The abstract indicates that the study only looked at homicide offenders, and compared them only to other homicide offenders, not to any non-homicide offenders. They also only looked at a total of 52 people which doesn't seem like enough to me. There are so many factors which can change an individual's speech patters that claiming that the findings mean anything at all is irresponsible.

Take this study with a statistically significant grain of salt.

Comment Re:Astrolabe, Inc. v. Olson et al (Score 1) 433

I wasn't aware that place names weren't allowed to change over time. Do you still refer to Canada as The Dominion of Canada too, or do you just stick with New France to be safe? If you want to be truly pedantic, it should be pointed out that the term "America" was originally only applied to what is today South America, with North America labeled "Terra Incognita" or Unknown Lands. So what right to you have to say that YOU live in America at all? According to Vespucci, you may not.

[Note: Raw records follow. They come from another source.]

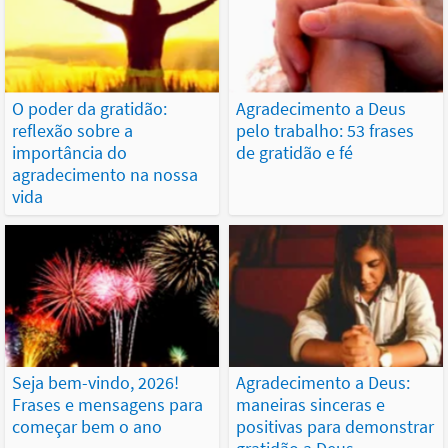
O poder da gratidão:
Agradecimento a Deus
reflexão sobre a
pelo trabalho: 53 frases
importância do
de gratidão e fé
agradecimento na nossa
vida
Seja bem-vindo, 2026!
Agradecimento a Deus:
Frases e mensagens para
maneiras sinceras e
começar bem o ano
positivas para demonstrar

Comment What's the difference? (Score 1) 520

No, I'm not saying that there is no difference between CS and IT work, but I'm curious to know what the difference is as OP sees it. You ask if taking an IT job will hurt your chances of landing a CS job, but without knowing what you mean by that, it's tough to answer your question. For example, is a UNIX admin job CS or IT? DBA? C++ programming? Network Engineer? I would personally put all of those firmly in the IT category, but your opinion may be different.

Comment Re:tradeoffs (Score 1) 367

As has been pointed out elsewhere in this thread, if municipalities were really interested in accident reduction, they would increase the length of yellow lights before they installed red light cameras. I won't argue that careless people cause accidents that is self evident, but there is no reason that we should actively increase the chances of putting people in a situation where carelessness leads to an accident.

As for whiplash, you DO in fact get whiplash when hit from behind. A good, properly adjusted (most are not) headrest will decrease the chances of whiplash, but they are not eliminated. In fact, some studies http://www.ncbi.nlm.nih.gov/pubmed/15667814 have shown that firm headrests will INCREASE the chance of whiplash, not decrease it.

But you've entirely sidestepped the point of my original post. A question like "So which is better, a rear-end collision outside the intersection, or a broadside collision inside the intersection?" alone is pointless. You can't consider the question without looking at more data.